De la connaissance du marché.


Quoique l'administration de la richesse territoriale ait donné lieu à beaucoup de fautes, à beaucoup de faux systèmes, cependant elle pouvait encore être considérée comme fort simple à côté de celle de la richesse commerciale. Dans la première, le but qu’on se proposait était constamment en vue ; les intéressés savaient ce qu'ils voulaient, se demandaient les uns aux autres ; l'agriculteur voulait vivre des produits de son champ, et ses besoins étaient la première mesure de ses travaux. Mais celui qui vit de la richesse commerciale dépend d'un public métaphysique, d'une puissance invisible, inconnue, dont il doit satisfaire les besoins, prévenir les goûts, consulter les volontés ou les forces ; qu'il doit deviner sans qu'elle parle, et qu'il ne peut s’exposer à mal entendre, sans risquer sa subsistance et sa vie sur chaque mauvais calcul. Cette situation si critique de toutes les classes qui vivent de la richesse commerciale, est déjà pour le législateur une raison puissante de compter bien moins sur elles, pour la stabilité de l'État et sa prospérité, que sur les classes que nourrit la richesse territoriale.

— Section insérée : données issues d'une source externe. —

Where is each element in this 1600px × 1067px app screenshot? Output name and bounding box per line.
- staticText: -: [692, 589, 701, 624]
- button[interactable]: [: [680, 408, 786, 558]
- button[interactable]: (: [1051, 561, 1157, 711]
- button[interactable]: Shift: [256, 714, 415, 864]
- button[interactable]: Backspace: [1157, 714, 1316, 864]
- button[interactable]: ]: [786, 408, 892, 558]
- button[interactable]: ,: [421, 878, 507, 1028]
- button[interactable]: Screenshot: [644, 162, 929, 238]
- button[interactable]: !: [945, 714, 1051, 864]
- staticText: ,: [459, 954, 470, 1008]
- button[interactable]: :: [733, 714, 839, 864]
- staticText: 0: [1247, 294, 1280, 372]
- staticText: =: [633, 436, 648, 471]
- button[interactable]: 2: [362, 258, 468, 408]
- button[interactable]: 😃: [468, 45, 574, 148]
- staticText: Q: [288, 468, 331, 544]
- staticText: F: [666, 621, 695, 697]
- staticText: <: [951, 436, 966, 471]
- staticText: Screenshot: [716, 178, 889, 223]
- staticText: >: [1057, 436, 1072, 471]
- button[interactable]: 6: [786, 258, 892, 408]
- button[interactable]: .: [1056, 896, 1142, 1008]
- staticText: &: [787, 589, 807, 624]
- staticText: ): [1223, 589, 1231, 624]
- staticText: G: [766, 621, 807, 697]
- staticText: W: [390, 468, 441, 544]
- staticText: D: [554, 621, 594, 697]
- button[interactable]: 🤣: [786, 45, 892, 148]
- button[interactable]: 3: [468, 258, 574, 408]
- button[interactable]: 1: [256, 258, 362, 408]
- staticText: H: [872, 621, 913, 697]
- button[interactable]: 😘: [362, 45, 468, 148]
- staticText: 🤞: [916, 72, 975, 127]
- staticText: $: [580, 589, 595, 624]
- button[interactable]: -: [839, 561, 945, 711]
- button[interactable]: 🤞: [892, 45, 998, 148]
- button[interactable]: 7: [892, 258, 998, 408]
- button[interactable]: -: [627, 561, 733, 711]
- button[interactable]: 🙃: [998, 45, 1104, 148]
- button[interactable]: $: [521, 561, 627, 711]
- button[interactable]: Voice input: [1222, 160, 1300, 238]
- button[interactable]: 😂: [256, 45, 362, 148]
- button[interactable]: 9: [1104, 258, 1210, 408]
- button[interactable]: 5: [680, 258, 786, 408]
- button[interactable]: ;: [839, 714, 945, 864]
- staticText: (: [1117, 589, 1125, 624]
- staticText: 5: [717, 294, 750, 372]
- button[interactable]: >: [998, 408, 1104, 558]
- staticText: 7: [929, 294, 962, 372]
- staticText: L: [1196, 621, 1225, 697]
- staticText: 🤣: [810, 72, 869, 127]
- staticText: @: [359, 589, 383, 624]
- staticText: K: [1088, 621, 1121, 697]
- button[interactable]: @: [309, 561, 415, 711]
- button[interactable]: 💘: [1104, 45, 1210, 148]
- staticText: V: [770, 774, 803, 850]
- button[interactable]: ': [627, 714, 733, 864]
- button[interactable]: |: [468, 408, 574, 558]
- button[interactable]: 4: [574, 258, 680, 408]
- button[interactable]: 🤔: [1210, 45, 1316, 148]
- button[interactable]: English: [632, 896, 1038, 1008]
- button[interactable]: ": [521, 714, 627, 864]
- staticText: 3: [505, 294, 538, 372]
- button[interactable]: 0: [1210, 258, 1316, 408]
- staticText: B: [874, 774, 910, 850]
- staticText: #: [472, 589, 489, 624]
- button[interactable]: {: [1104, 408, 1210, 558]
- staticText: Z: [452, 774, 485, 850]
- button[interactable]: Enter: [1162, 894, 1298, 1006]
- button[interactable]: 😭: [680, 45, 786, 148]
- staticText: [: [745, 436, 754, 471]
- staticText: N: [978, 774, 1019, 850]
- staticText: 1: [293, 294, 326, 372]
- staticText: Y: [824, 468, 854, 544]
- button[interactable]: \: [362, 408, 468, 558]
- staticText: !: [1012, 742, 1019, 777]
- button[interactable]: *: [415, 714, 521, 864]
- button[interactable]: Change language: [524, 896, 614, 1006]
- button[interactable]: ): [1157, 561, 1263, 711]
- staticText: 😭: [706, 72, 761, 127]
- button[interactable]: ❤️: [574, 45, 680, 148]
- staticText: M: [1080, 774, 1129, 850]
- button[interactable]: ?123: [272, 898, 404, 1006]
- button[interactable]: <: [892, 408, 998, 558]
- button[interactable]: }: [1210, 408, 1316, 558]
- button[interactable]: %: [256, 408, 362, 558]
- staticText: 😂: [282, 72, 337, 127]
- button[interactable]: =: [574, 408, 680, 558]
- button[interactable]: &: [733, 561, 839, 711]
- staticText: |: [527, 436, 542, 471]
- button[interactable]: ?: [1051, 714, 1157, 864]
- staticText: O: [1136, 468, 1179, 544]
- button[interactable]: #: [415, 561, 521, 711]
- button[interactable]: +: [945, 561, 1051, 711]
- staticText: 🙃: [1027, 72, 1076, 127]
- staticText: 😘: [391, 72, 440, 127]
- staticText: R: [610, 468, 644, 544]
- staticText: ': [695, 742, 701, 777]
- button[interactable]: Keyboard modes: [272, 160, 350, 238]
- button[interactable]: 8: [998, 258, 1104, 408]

L'homme, lorsqu'il était seul, travaillait pour ses propres besoins, et sa consommation était la mesure de sa production. Il s'arrangeait bien pour avoir ses provisions faites pour un an, pour deux ans, peut-être ; mais ensuite, il ne les accroissait pas indéfiniment ; il lui suffisait de les renouveler de manière à les maintenir sans cesse au même point ; et, s’il avait du temps de reste, il travaillait à se donner quelque nouvelle jouissance, à satisfaire quelque autre fantaisie. La société n'a jamais fait, par le commerce, que partager entre tous ses membres ce que l'homme isolé avait fait uniquement pour lui-même. Chacun travaille de même à faire l'approvisionnement de tous pour un an, deux ans ou davantage. Chacun travaille ensuite à maintenir au complet cet approvisionnement, à mesure que la consommation en détruit une partie ; et comme la division du travail et le perfectionnement de l'art permettent de faire toujours plus d'ouvrage, chacun s'apercevant qu'il a déjà pourvu à la reproduction de la consommation, s'étudie à éveiller de nouveaux goûts, à exciter de nouvelles fantaisies, pour les satisfaire. Mais quand un homme ne travaillait que pour lui seul, il ne songeait aux fantaisies qu'après avoir pourvu aux besoins. Son temps formait son revenu ; son temps formait aussi tout son moyen de produire. Il n'y avait pas à craindre que l'un ne fût exactement proportionné avec l'autre ; qu'il travaillât jamais pour satisfaire une envie qu'il n'avait pas, ou qu'il estimait moins qu'un besoin. Quand, par l'introduction du commerce, chacun ne travailla plus pour soi, mais pour un inconnu, les proportions diverses entre le désir et ce qui pouvait le satisfaire, entre le travail et le revenu, entre la production et la consommation, ne furent plus si certaines ; elles furent indépendantes l'une de l'autre ; et chaque ouvrier fut réduit à se conduire par divination, dans une matière où même les plus habiles n'ont que des connaissances conjecturales.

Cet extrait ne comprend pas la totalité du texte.